Wrabetz, S., Frank, B., Blume, R., Khavryuchenko, O., Zhang, J., Trunschke, A., et al. (2013). Calorimetric Study of Propane and Ethylbenzene on Active Surface on Carbon-Based Catalysts. Poster presented at XIth European Congress on Catalysis "20 years of European Catalysis and beyond", Lyon, France.

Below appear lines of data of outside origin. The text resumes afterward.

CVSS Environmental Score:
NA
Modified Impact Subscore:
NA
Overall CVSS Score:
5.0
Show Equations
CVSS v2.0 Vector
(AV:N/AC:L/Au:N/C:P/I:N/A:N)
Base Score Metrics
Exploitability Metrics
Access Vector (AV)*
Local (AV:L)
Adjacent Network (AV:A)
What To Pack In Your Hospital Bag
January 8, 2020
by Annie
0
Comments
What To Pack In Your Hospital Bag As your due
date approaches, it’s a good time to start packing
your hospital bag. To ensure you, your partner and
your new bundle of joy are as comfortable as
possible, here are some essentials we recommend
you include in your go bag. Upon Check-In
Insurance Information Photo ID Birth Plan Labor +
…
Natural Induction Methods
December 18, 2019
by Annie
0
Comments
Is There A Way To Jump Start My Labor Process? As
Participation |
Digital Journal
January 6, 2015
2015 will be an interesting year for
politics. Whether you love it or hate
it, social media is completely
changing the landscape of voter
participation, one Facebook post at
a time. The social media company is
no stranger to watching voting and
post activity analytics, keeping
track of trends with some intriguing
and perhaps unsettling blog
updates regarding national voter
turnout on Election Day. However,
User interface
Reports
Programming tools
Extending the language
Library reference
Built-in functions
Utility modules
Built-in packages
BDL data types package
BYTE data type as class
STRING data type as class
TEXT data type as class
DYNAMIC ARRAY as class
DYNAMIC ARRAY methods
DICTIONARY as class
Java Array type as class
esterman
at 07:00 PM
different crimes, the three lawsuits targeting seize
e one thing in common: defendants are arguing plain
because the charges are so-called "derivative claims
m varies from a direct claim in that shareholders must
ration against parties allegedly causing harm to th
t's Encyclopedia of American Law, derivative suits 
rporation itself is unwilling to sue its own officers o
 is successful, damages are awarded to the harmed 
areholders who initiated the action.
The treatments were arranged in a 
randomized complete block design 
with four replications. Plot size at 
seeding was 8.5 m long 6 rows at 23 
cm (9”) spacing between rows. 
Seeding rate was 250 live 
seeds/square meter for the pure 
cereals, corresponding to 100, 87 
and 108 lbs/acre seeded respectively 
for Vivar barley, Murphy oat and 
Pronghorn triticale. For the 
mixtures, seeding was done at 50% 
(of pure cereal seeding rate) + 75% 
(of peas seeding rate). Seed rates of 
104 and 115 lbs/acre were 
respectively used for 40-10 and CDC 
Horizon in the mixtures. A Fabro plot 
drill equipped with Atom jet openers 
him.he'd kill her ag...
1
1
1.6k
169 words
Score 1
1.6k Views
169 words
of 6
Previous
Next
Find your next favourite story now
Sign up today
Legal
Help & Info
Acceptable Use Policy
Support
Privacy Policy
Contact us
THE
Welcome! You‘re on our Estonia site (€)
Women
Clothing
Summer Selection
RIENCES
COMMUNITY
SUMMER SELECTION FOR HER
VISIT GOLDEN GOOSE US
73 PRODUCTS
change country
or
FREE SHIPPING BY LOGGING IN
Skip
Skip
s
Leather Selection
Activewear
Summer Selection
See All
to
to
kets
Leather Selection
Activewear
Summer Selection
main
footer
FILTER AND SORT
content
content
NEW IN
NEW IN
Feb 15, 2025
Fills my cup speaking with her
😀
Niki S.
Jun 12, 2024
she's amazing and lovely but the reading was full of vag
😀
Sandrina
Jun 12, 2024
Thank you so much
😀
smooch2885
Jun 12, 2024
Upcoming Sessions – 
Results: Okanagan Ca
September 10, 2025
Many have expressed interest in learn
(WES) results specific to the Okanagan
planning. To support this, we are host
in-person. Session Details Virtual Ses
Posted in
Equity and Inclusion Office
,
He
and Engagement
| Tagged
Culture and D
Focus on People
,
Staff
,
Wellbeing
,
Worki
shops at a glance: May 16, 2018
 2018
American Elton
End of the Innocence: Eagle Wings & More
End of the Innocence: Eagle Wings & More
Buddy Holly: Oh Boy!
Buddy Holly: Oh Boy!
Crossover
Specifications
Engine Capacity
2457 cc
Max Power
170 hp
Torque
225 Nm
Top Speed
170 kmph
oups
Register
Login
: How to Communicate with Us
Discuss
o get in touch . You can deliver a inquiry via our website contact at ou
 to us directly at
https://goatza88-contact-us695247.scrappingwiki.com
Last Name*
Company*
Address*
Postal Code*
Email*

Cite as: http://hdl.handle.net/11858/00-001M-0000-0014-528A-8
Abstract
The use of carbon materials instead of (mixed) metal oxides in selective oxidation catalysis could emerge to be of basic interest for the catalysis community. Low dimensional carbon allotropes such as multiwalled carbon nanotubes (CNTs) with high structural homogeneity provide the characteristics of model catalysts with well defined active sites as compared with polyvalent transition metal oxides featuring complex electronic and spin structures. The oxydehydrogenation (ODH) reaction over carbon has been discovered in 1979 by Alkhazov et al.[1] From the mechanistic point of view, quinone groups are believed be the active site. These nucleophilic oxygen species can selectively abstract hydrogen atoms and the formed phenol groups are subsequently reoxidized by O2. We choose the ODH of propane and ethylbenzene (EB) as the model reactions. Propane is widely investigated as a substrate in this reaction and mechanistic models for the reaction sequence over metal oxide catalysts are nu-merously suggested. It is equipped with a high C–H bond strength (410.5 kJ mol-1). In contrary to the alkane, the weak C-H bond in benzylic position (357.3 kJ mol-1) makes the molecule highly reactive for ODH.